I redditi complessivi crescono dello 0,43% rispetto alle dichiarazioni del 2010, ma perdono l’1.07% a parità di potere d’acquisto. E’ la Lombardia la regione con il reddito medio più alto, 23.930 euro, ma con una perdita dell’1,48% rispetto all’inflazione. Segni di ripresa in Abruzzo, che vede crescere del 2.15% il reddito dei propri cittadini. Bene il Trentino (+ 2,48%). Crisi nera in Molise (-2,72%), Sicilia (-2,50%), Campania (-1,83%), Valle d’Aosta (-1,23%), Umbria (-0,76%), Marche (-0,70%), Sardegna (-0,51%), e persino Emilio Romagna (-0,19%), che vedono diminuire in termini assoluti i propri redditi rispetto all’anno precedente.
Per il presidente delle Acli, Andrea Olivero: “E’ evidente la condizione di difficoltà del Paese. La riforma fiscale da attuare con le legge delega del Governo deve assolutamente sostenere il reddito dei lavoratori e delle famiglie. I tagli annunciati alle detrazioni fiscali sono incomprensibili e inammissibili. I sacrifici vanno chiesti ai redditi più alti”.

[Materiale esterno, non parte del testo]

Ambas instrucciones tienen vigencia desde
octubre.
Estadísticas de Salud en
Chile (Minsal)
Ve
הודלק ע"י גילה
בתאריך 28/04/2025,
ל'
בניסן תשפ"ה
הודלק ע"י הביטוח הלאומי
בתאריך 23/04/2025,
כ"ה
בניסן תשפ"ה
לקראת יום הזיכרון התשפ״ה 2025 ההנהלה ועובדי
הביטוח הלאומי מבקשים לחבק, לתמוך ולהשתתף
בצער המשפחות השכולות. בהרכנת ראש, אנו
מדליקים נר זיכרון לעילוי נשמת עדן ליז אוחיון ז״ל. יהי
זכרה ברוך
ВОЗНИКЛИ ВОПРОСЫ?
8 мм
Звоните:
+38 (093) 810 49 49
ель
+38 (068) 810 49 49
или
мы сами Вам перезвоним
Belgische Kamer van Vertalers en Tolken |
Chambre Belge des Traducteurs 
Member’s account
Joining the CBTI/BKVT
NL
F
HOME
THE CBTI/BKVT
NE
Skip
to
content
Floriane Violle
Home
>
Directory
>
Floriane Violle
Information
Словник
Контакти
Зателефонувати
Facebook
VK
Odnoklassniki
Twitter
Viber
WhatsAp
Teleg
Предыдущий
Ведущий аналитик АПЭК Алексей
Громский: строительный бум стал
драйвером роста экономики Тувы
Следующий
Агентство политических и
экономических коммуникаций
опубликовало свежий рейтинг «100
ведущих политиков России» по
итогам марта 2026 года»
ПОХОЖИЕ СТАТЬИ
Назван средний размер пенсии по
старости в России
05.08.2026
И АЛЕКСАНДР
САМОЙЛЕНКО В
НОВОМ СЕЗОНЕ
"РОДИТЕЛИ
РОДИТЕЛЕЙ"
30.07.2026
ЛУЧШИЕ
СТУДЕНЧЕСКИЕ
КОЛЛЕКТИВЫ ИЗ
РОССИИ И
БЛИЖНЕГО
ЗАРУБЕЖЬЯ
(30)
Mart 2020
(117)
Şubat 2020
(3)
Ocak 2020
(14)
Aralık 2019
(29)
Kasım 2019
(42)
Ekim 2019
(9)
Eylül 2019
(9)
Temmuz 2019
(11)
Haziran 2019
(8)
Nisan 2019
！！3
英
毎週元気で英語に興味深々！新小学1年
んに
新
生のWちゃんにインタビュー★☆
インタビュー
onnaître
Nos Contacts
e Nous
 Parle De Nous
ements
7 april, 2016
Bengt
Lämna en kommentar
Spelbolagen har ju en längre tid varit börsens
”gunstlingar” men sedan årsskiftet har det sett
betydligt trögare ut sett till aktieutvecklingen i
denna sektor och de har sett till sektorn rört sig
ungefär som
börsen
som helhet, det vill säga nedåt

Il “reddito complessivo” degli italiani (da non confondere col “netto in busta”, che è più basso) passa dunque in media dai 21.841 euro del 2009 (730 del 2010) agli attuali 21.933 euro. Un incremento dello 0,43% che viene vanificato dal parallelo incremento del NIC, l’indice nazionale dei prezzi al consumo, salito nell’ultimo anno dell’1,5%. A
A parità di potere di acquisto il reddito degli italiani cala dunque dell’1,07%. Una “tassa” su ciascun contribuente pari a 235 euro, che diventano 373 euro per i lavoratori dipendenti, che rispetto ai pensionati non hanno il “paracadute” rappresentato dall’adeguamento automatico all’inflazione. Cassa integrazione, contratti di solidarietà, rinnovi contrattuali senza aumenti, incidono sul reddito dei lavoratori dipendenti – 25.419 euro – cresciuto in media di appena 9 euro nell’ultimo anno (+0.03%), con un rapporto negativo rispetto all’aumento dell’inflazione dell’1,47%. In generale, tre italiani su quattro (78%) dichiarano meno di 28000 euro. Uno su tre (32%) resta sotto i 15000 euro di reddito complessivo annui. Sopra i 75000 euro il 2% dei contribuenti.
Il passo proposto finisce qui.